• _WORK REQUIRED_
All that should appear is the run of lines from the one containing "The Cathedral Quarter is the cultural heart" through the end of the records, each repeated exactly.

•••

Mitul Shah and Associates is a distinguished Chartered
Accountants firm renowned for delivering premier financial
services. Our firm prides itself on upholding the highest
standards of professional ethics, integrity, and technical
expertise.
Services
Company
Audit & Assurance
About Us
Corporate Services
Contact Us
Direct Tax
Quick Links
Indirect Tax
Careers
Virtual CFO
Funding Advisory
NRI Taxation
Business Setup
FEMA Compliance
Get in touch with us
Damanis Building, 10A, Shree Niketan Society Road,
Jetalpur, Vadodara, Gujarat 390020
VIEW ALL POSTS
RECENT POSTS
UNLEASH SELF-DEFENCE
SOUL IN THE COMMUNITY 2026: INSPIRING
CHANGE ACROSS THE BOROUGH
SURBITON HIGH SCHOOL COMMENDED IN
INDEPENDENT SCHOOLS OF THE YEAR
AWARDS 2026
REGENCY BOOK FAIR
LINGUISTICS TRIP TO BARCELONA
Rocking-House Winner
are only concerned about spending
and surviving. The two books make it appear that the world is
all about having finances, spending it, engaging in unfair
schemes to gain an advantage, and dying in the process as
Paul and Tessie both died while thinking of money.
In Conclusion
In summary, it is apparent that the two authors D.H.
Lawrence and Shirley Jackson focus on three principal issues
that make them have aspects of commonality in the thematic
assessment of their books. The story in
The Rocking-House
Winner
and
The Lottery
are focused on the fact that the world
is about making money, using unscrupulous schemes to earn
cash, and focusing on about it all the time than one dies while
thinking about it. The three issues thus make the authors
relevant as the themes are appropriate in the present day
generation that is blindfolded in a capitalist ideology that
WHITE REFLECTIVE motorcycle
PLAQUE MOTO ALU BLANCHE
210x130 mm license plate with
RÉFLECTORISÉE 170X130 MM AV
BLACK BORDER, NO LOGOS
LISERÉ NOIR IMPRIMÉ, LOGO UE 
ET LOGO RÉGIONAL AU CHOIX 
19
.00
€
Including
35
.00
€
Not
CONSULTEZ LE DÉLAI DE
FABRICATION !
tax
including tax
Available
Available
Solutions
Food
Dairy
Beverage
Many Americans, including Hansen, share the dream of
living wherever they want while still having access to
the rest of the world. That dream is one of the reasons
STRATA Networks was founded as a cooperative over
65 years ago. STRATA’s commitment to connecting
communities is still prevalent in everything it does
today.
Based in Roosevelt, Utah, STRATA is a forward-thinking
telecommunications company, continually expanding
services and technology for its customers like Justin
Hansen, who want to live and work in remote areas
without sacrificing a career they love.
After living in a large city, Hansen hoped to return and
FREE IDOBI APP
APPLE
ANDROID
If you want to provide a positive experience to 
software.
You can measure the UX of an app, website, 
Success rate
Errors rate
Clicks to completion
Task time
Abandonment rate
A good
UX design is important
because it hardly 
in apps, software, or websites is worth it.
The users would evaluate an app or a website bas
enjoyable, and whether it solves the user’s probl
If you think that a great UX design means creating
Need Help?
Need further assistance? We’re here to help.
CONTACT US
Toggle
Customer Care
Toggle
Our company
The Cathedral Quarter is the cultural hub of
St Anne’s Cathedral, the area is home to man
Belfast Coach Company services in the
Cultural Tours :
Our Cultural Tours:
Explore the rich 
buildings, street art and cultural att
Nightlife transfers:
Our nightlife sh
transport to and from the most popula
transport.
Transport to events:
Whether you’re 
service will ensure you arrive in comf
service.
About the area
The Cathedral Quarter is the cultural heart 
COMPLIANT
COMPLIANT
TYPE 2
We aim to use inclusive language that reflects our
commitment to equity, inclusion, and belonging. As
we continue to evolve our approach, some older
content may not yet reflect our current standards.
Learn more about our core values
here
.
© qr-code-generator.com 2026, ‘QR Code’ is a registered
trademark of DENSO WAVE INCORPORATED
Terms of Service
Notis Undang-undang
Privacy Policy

•••

• _RESULT FOR THIS EXERCISE_
The Cathedral Quarter is the cultural heart 
COMPLIANT
COMPLIANT
TYPE 2
We aim to use inclusive language that reflects our
commitment to equity, inclusion, and belonging. As
we continue to evolve our approach, some older
content may not yet reflect our current standards.
Learn more about our core values
here
.
© qr-code-generator.com 2026, ‘QR Code’ is a registered
trademark of DENSO WAVE INCORPORATED
Terms of Service
Notis Undang-undang
Privacy Policy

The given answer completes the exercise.